### TASK PROMPT
Count the lines in the data below holding the string "Samsung" and write the total by itself.

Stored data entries
Start of Block

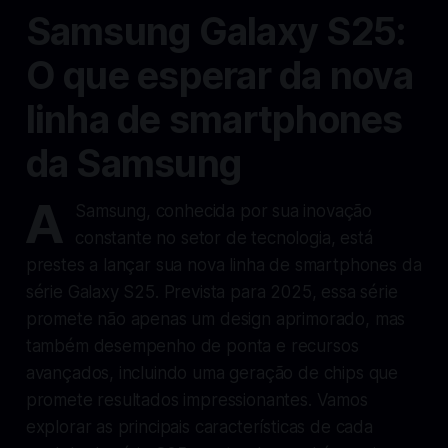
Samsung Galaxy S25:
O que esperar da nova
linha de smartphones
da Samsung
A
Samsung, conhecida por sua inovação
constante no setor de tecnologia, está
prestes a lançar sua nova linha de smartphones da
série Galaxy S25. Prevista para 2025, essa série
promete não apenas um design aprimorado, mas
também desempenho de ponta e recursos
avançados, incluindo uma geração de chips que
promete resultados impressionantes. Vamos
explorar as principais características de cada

End of Block
Start of Block

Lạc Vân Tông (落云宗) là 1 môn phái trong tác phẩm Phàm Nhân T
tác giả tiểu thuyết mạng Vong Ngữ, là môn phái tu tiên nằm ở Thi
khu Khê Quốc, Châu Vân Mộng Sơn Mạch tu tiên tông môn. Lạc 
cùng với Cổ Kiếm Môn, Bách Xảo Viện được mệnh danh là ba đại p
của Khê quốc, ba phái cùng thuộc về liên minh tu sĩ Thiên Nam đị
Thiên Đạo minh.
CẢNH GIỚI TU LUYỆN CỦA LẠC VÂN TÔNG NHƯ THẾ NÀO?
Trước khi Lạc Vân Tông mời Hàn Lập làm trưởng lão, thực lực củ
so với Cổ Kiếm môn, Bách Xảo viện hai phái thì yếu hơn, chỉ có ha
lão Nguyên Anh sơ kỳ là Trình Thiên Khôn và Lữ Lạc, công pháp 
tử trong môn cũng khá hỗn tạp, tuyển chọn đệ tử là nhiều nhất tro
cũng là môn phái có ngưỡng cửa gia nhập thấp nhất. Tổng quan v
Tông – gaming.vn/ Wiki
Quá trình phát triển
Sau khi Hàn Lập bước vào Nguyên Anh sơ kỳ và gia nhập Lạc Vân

End of Block
Start of Block

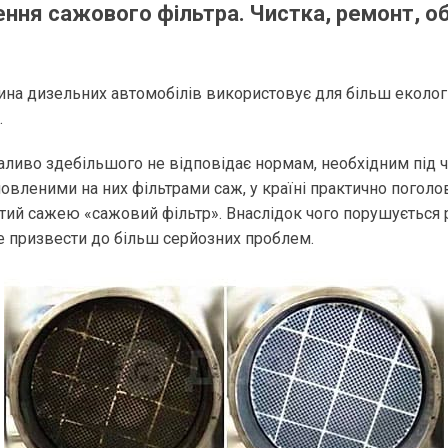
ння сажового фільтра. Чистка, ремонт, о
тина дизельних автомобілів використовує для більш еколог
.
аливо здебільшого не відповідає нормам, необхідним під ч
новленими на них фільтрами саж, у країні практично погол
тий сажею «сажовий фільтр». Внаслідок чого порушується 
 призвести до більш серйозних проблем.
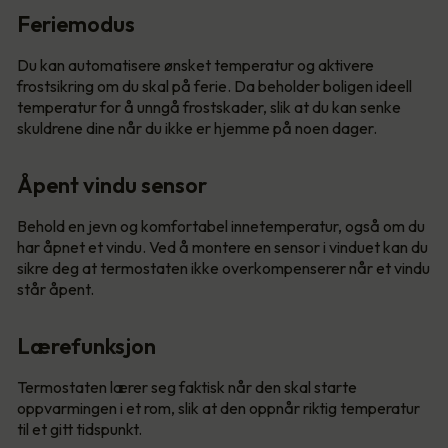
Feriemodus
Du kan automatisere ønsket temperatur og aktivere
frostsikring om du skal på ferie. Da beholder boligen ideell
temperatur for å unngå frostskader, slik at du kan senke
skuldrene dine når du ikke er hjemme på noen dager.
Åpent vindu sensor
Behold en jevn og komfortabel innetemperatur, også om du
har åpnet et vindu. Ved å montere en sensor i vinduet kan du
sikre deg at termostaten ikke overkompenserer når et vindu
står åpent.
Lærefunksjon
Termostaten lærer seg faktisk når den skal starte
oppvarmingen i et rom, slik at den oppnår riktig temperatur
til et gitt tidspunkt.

End of Block

### YOUR RESPONSE
3